Cheryl Goldsleger, whose art is exhibited throughout the United States and internationally, has been appointed Georgia Regents University’s Morris Eminent Scholar in Art.
Goldsleger’s drawings and paintings are featured in the collections of the Museum of Modern Art in New York, the High Museum in Atlanta, the Tel Aviv Museum of Art and other important public and private collections.
Her awards include two National Endowment for the Arts Artist Fellowships, a Southeastern Center for Contemporary Art Fellowship, a residency at the La Napoule Foundation in southern France and a US/France exchange fellowship at the Cite Internationale des Arts in Paris.
Her work has also been discussed in an extensive list of publications including Art in America, Artforum, Art News and The New York Observer.

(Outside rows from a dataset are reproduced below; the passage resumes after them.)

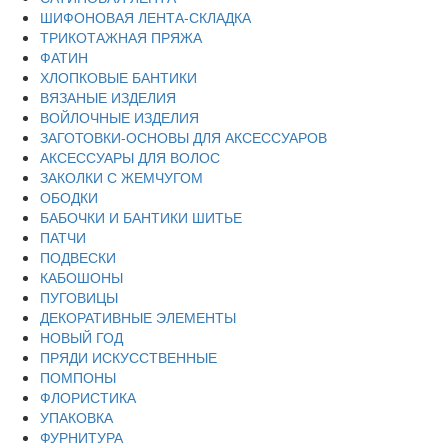
ШИФОНОВАЯ ЛЕНТА-СКЛАДКА
ТРИКОТАЖНАЯ ПРЯЖА
ФАТИН
ХЛОПКОВЫЕ БАНТИКИ
ВЯЗАНЫЕ ИЗДЕЛИЯ
ВОЙЛОЧНЫЕ ИЗДЕЛИЯ
ЗАГОТОВКИ-ОСНОВЫ ДЛЯ АКСЕССУАРОВ
АКСЕССУАРЫ ДЛЯ ВОЛОС
ЗАКОЛКИ С ЖЕМЧУГОМ
ОБОДКИ
БАБОЧКИ И БАНТИКИ ШИТЬЕ
ПАТЧИ
ПОДВЕСКИ
КАБОШОНЫ
ПУГОВИЦЫ
ДЕКОРАТИВНЫЕ ЭЛЕМЕНТЫ
НОВЫЙ ГОД
ПРЯДИ ИСКУССТВЕННЫЕ
ПОМПОНЫ
ФЛОРИСТИКА
УПАКОВКА
ФУРНИТУРА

“It is a great honor for me to have been named the Morris Eminent Scholar in Art,” said Goldsleger. “Georgia Regents University and the Morris Museum of Art are highly distinguished institutions and being affiliated with them as the Morris Eminent Scholar is a wonderful, unique opportunity.”

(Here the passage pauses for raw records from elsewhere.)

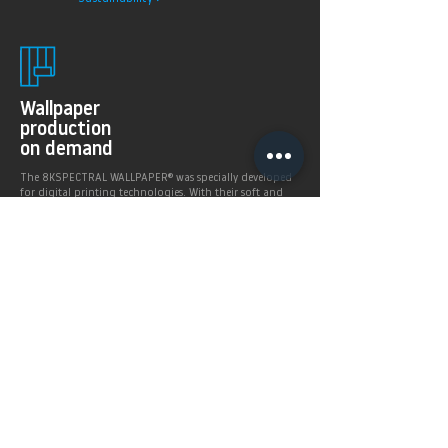
Wallpaper
production
on demand
The 8KSPECTRAL WALLPAPER® was specially developed
for digital printing technologies. With their soft and
pleasantly matt surface they guarantee excellent and
even printing results.
Products >
Prices,
Payment &
delivery terms
Price calculation and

Goldsleger is known for her elegant encaustic paintings. Her commissioned mosaic, “Crossroads,” can be seen at the Hartsfield-Jackson International Airport in Atlanta, Georgia.
In 2013, she created a series of paintings, drawings, sculpture, and a series of six videos for The National Academy of Sciences in Washington, D.C. The videos, based on medicine, engineering, mathematics, physics, astronomy, and nature, were created as a virtual companion piece to the exhibition.
Goldsleger earned her Master of Fine Arts from Washington University in St. Louis in 1975. Prior to that, she attended Temple University’s Tyler School of Art in Rome, and received her Bachelor in Fine Arts from the Philadelphia College of Art in 1973. Goldsleger has lived in Athens, Georgia since 1977. She taught previously at Georgia State University, Georgia Piedmont College and Western Carolina University.
“My creative research engages a spectrum of ideas that mesh with the humanities, the sciences and the medical research priorities of GRU,” she said. “I am excited and looking forward to getting involved with students, the university community at-large, the Morris Museum and the greater Augusta arts community in this position.”